Investor’s Business Daily
April 3, 2009
Perspective – by Monica Showalter
Colombia asserted itself on the international stage last week, with the 50th annual governors’ meeting of the Inter-American Development Bank in Medellin. Some 6,000 bankers and businesspeople came.
All spruced up for the meeting, Medellin did its best to reclaim its identity as a great industrial center in the Americas, erasing the terrible image it once had as center of the global drug trade.
Looking at the graceful, Hong Kong-like skyline amid flowers and greenery, it’s hard to believe Medellin ever had such a past.
Corporate titans from Brazil, Spain, Japan, China and Germany were present along with the bankers, having invested $8.5 billion in Colombia in 2008. A few U.S. executives were present too, but the Americans seemed overshadowed by the others.
It isn’t surprising, because Colombia is rapidly moving to diversify its trading partners, signing deals with China, Japan, Korea, the European Union, Canada and Central America, following Chile’s model of signing freetrade deals with all comers.

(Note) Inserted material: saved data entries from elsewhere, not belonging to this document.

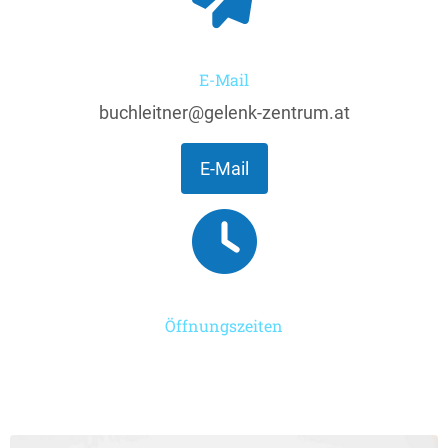
E-Mail
buchleitner@gelenk-zentrum.at
E-Mail
Öffnungszeiten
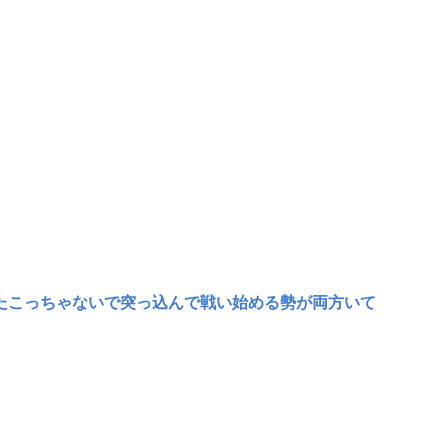
たこっちゃないで突っ込んで戦い始める勢が両方いて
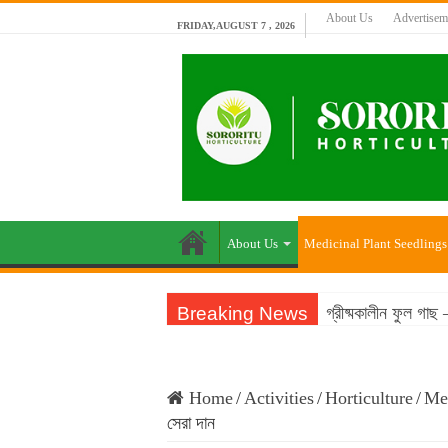
About Us
Advertisem
FRIDAY,AUGUST 7 , 2026
About Us
Medicinal Plant Seedlings
Breaking News
গ্রীষ্মকালীন ফুল গা
Home
/
Activities
/
Horticulture
/
Med
সেরা দান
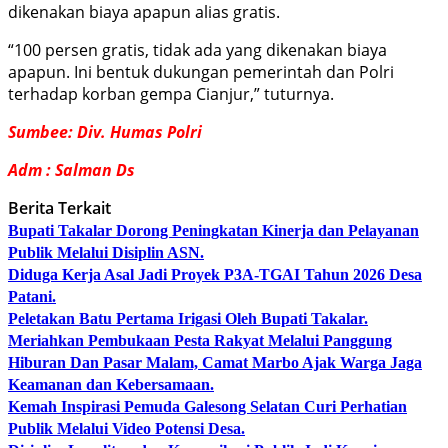
dikenakan biaya apapun alias gratis.
“100 persen gratis, tidak ada yang dikenakan biaya
apapun. Ini bentuk dukungan pemerintah dan Polri
terhadap korban gempa Cianjur,” tuturnya.
Sumbee: Div. Humas Polri
Adm : Salman Ds
Berita Terkait
Bupati Takalar Dorong Peningkatan Kinerja dan Pelayanan
Publik Melalui Disiplin ASN.
Diduga Kerja Asal Jadi Proyek P3A-TGAI Tahun 2026 Desa
Patani.
Peletakan Batu Pertama Irigasi Oleh Bupati Takalar.
Meriahkan Pembukaan Pesta Rakyat Melalui Panggung
Hiburan Dan Pasar Malam, Camat Marbo Ajak Warga Jaga
Keamanan dan Kebersamaan.
Kemah Inspirasi Pemuda Galesong Selatan Curi Perhatian
Publik Melalui Video Potensi Desa.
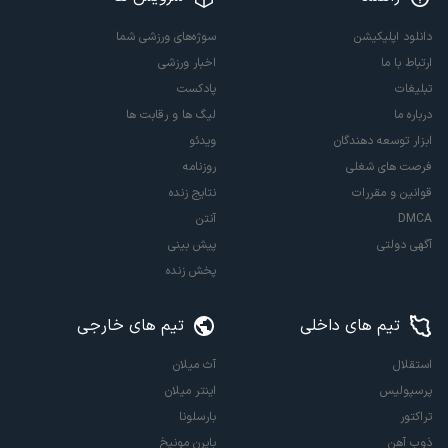
دانلود اپلیکیشن
سوژه‌های ورزشی شما
ارتباط با ما
اخبار ورزشی
تبلیغات
پادکست
درباره ما
لیگ ها و رقابت ها
ابزار توسعه دهندگان
ویدئو
فرصت های شغلی
روزنامه
قوانین و مقررات
نتایج زنده
DMCA
آنتن
آگهی دولتی
پیش بینی
پخش زنده
تیم های داخلی
تیم های خارجی
استقلال
آث میلان
پرسپولیس
اینتر میلان
تراکتور
بارسلونا
ذوب آهن
بایرن مونیخ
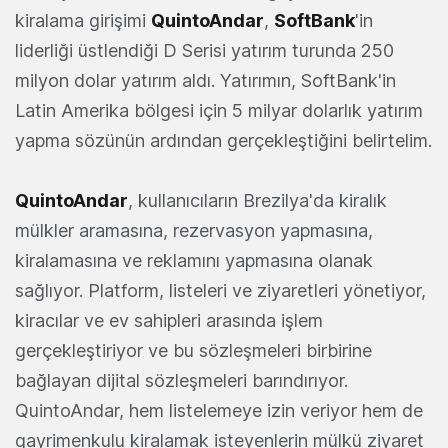
kiralama girişimi
QuintoAndar
,
SoftBank
'in
liderliği üstlendiği D Serisi yatırım turunda 250
milyon dolar yatırım aldı. Yatırımın, SoftBank'in
Latin Amerika bölgesi için 5 milyar dolarlık yatırım
yapma sözünün ardından gerçekleştiğini belirtelim.
QuintoAndar
, kullanıcıların Brezilya'da kiralık
mülkler aramasına, rezervasyon yapmasına,
kiralamasına ve reklamını yapmasına olanak
sağlıyor. Platform, listeleri ve ziyaretleri yönetiyor,
kiracılar ve ev sahipleri arasında işlem
gerçekleştiriyor ve bu sözleşmeleri birbirine
bağlayan dijital sözleşmeleri barındırıyor.
QuintoAndar, hem listelemeye izin veriyor hem de
gayrimenkulu kiralamak isteyenlerin mülkü ziyaret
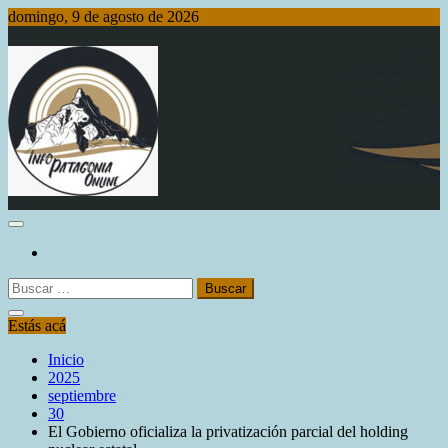
Saltar
domingo, 9 de agosto de 2026
al
contenido
Info Patagonia Online
Buscar:
Estás acá
Inicio
2025
septiembre
30
El Gobierno oficializa la privatización parcial del holding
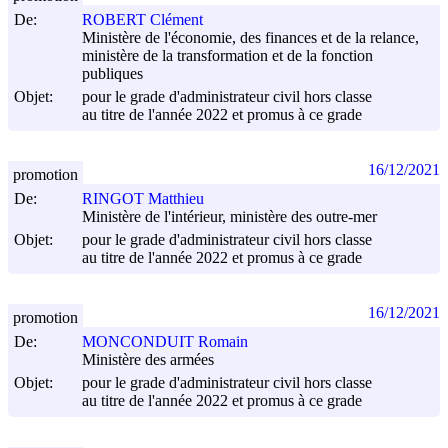
De:
ROBERT Clément
Ministère de l'économie, des finances et de la relance,
ministère de la transformation et de la fonction
publiques
Objet:
pour le grade d'administrateur civil hors classe
au titre de l'année 2022 et promus à ce grade
16/12/2021
promotion
De:
RINGOT Matthieu
Ministère de l'intérieur, ministère des outre-mer
Objet:
pour le grade d'administrateur civil hors classe
au titre de l'année 2022 et promus à ce grade
16/12/2021
promotion
De:
MONCONDUIT Romain
Ministère des armées
Objet:
pour le grade d'administrateur civil hors classe
au titre de l'année 2022 et promus à ce grade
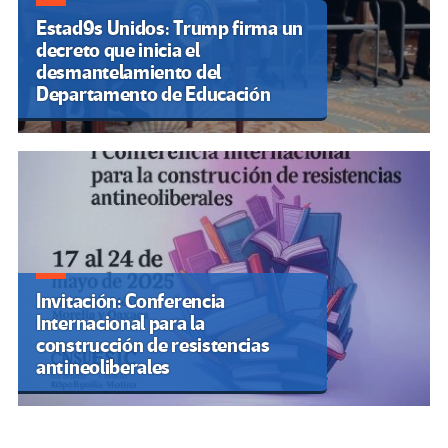
Estad9s Unidos: Trump firma un
decreto que inicia el
desmantelamiento del
Departamento de Educación
Invitación: Conferencia
Internacional para la
construcción de resistencias
antineoliberales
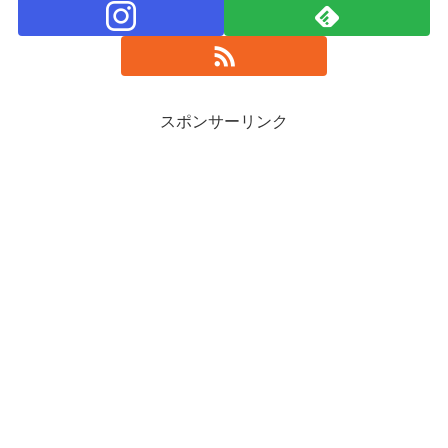
スポンサーリンク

The U.S., with its Colombia free-trade agreement still on ice in Congress, was the only country that looked isolated and out of tune with the world without its pact.
It’s frustrating. But there were four signs that word is filtering back to Washington that the U.S. is getting left behind. This may mean the Obama administration is looking for a way to pass the pact and bring the U.S. back into the global mainstream.
First , former President Clinton made an impassioned defense of Colombia last Saturday against what could only have been its anti-free-trade critics at a “conversation” event with IADB President Luis Moreno.
“I just thought you were getting a raw deal,” the former president said. “You have been through one tough situation after another and you keep looking better to me, so I would just urge you not to give up.”
What else could he have been talking about but the Colombia free-trade treaty?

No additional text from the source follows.